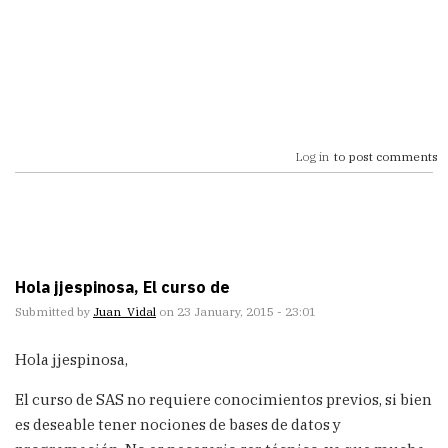
Log in
to post comments
Hola jjespinosa, El curso de
Submitted by
Juan_Vidal
on 23 January, 2015 - 23:01
Hola jjespinosa,
El curso de SAS no requiere conocimientos previos, si bien
es deseable tener nociones de bases de datos y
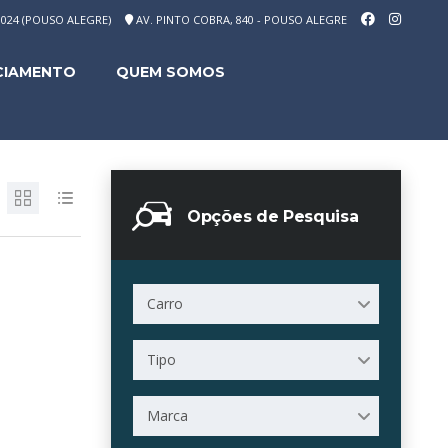
-1024 (POUSO ALEGRE)
AV. PINTO COBRA, 840 - POUSO ALEGRE
CIAMENTO
QUEM SOMOS
Opções de Pesquisa
Carro
Tipo
Marca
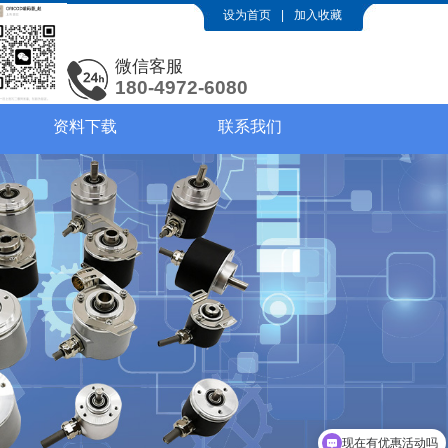
设为首页
|
加入收藏
微信客服
180-4972-6080
资料下载
联系我们
现在有优惠活动吗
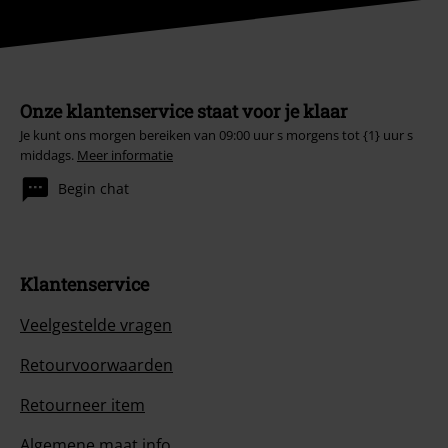
Onze klantenservice staat voor je klaar
Je kunt ons morgen bereiken van 09:00 uur s morgens tot {1} uur s
middags.
Meer informatie
Begin chat
Klantenservice
Veelgestelde vragen
Retourvoorwaarden
Retourneer item
Algemene maat info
· · ·
Task requirements
Leaving out the pictures, reproduce the whole listing above exactly.

Answer to the problem
Log in
to post comments
Hola jjespinosa, El curso de
Submitted by
Juan_Vidal
on 23 January, 2015 - 23:01
Hola jjespinosa,
El curso de SAS no requiere conocimientos previos, si bien
es deseable tener nociones de bases de datos y
-1024 (POUSO ALEGRE)
AV. PINTO COBRA, 840 - POUSO ALEGRE
CIAMENTO
QUEM SOMOS
Opções de Pesquisa
Carro
Tipo
Marca
设为首页
|
加入收藏
微信客服
180-4972-6080
资料下载
联系我们
现在有优惠活动吗
Onze klantenservice staat voor je klaar
Je kunt ons morgen bereiken van 09:00 uur s morgens tot {1} uur s
middags.
Meer informatie
Begin chat
Klantenservice
Veelgestelde vragen
Retourvoorwaarden
Retourneer item
Algemene maat info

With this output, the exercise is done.